Posted by MonsieurGonzo, Mar 22 2006, 7:06PM - Link

"incompetent" ? what would be a COMPETENT way to wage an un-just War ?!!

You Americans still don't get it... blaming a few bad apple LEADERS for the horrific suffering wrought by your incompetent and morally perverse TROOPS:

YOUR LEADERS aren't THE PROBLEM...

...YOU are the problem.

Posted by Qwerty, Mar 23 2006, 1:55AM - Link

Monsieur, there have always been unjust wars of exploitation, punishment and destruction. They just like to pretend it's for some other noble causes - civilizing savages, opening trade, spread democracy, fight terrorism, etc. - to make themselves look good. A competent unjust war is nonetheless better than an incompetent one as it inflicts less damage on the invaded, exploited nations and peoples.

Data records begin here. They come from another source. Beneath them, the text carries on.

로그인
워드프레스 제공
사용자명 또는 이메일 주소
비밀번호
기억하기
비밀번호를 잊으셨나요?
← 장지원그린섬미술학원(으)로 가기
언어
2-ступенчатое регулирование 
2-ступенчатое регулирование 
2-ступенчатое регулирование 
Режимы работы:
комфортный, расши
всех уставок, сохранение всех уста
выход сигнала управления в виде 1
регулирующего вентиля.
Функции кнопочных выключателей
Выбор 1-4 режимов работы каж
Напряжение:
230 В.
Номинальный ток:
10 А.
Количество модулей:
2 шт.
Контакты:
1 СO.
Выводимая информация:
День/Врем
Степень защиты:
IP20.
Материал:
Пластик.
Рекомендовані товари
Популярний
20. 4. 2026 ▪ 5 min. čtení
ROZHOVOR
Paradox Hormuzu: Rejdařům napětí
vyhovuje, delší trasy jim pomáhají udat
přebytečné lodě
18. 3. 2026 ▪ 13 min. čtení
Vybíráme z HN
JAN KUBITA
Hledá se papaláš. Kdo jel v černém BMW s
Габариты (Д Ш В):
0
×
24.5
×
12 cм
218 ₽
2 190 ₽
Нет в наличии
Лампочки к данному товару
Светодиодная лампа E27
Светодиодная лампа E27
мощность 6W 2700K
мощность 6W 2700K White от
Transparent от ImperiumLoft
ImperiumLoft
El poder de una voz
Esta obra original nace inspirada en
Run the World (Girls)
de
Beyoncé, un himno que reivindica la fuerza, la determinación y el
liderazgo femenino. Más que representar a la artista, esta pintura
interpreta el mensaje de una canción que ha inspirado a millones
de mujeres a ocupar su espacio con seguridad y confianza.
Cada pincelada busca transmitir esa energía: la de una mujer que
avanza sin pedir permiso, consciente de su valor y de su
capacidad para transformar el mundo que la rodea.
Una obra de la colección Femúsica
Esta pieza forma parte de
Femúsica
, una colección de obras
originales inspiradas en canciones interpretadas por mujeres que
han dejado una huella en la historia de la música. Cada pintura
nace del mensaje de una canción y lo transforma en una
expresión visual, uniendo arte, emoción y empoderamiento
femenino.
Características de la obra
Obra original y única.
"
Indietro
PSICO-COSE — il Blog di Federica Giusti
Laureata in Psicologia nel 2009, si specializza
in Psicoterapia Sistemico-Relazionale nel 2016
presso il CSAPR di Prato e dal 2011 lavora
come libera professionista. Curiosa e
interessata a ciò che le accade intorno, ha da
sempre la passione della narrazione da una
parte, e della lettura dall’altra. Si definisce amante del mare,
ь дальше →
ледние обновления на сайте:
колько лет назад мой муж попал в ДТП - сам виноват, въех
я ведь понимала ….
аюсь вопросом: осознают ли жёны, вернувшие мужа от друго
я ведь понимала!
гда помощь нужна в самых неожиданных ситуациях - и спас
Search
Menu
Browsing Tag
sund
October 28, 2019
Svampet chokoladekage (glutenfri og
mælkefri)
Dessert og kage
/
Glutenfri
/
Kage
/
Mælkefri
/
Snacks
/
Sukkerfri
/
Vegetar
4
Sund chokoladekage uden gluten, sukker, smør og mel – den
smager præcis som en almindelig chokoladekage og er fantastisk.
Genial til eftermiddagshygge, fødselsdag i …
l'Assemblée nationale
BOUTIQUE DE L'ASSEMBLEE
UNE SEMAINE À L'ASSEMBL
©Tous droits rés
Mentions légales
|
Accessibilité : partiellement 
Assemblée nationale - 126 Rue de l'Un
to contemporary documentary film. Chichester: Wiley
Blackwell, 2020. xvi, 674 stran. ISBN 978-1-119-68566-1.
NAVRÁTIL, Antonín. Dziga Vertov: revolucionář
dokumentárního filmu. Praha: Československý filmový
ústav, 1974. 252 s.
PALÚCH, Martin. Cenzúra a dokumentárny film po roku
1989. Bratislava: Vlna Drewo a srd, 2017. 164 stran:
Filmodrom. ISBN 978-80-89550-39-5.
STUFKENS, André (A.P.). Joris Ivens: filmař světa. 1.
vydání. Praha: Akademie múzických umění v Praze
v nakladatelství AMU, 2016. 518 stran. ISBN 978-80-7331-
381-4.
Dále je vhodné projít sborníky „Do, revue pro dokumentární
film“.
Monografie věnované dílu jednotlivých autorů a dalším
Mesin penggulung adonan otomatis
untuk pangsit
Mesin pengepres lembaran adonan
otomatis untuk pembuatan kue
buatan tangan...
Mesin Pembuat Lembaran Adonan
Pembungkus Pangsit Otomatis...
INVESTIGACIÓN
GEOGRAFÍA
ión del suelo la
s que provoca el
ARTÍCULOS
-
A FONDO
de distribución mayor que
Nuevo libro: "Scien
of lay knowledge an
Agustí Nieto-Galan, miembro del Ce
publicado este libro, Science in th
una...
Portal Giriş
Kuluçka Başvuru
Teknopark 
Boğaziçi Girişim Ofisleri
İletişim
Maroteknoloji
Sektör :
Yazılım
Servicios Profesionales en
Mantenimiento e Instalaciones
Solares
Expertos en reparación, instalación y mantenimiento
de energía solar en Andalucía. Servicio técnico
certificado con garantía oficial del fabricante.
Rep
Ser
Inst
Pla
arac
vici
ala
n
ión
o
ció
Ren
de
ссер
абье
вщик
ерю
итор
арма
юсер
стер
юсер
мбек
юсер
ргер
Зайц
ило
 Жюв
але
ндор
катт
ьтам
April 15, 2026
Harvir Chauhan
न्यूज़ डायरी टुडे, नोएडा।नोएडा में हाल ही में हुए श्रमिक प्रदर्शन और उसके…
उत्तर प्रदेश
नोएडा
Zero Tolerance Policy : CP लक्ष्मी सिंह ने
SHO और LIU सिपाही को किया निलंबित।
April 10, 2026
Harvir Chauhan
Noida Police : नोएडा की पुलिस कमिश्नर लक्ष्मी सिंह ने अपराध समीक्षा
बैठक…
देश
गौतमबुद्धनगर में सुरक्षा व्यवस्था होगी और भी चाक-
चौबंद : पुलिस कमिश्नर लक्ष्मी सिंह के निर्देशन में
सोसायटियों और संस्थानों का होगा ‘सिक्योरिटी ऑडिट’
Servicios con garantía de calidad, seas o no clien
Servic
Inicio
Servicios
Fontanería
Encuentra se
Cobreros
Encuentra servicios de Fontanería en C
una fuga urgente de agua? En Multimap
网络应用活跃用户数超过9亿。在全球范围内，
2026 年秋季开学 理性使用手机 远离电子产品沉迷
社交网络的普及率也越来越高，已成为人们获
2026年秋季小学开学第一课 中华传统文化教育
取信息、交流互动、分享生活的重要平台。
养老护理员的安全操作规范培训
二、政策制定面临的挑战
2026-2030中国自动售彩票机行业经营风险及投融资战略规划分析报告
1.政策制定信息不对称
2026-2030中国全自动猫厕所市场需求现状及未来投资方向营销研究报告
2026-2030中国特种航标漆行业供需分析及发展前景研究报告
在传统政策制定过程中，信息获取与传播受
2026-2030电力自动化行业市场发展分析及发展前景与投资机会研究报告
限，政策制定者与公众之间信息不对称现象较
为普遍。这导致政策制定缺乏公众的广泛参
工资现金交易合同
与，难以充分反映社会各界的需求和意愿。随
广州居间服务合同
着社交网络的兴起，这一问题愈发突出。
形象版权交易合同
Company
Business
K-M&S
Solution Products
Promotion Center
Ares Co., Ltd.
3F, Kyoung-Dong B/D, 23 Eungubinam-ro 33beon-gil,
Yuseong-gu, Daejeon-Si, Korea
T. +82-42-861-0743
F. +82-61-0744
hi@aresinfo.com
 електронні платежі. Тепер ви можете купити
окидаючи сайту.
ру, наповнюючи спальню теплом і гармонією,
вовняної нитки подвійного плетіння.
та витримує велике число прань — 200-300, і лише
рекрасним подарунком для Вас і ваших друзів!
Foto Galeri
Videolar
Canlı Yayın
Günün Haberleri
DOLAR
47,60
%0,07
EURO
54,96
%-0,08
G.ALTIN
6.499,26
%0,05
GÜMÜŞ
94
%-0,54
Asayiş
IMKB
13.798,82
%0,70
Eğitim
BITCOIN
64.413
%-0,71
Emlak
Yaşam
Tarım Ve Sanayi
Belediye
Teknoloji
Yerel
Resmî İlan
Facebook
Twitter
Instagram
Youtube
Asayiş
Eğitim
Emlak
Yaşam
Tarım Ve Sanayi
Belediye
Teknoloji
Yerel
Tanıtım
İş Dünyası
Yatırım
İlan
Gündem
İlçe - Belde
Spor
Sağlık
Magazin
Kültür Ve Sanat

Posted by Jon Koppenhoefer, Mar 23 2006, 5:31AM - Link

This talk about 'losing Iraq' reminds me of the talk about 'losing China' during the 1950s and 1960s (some of which I only read about as a young student).

Iraq was never ours to lose, and never will be.

And neither was Korea, Vietnam, or the Phillippines.

Posted by modeler, Mar 25 2006, 1:48PM - Link

Sadman Hussein put his oil sales on an Euro base, could that have been part of the reason ( along with he traad to kill ma daddy) to go after him?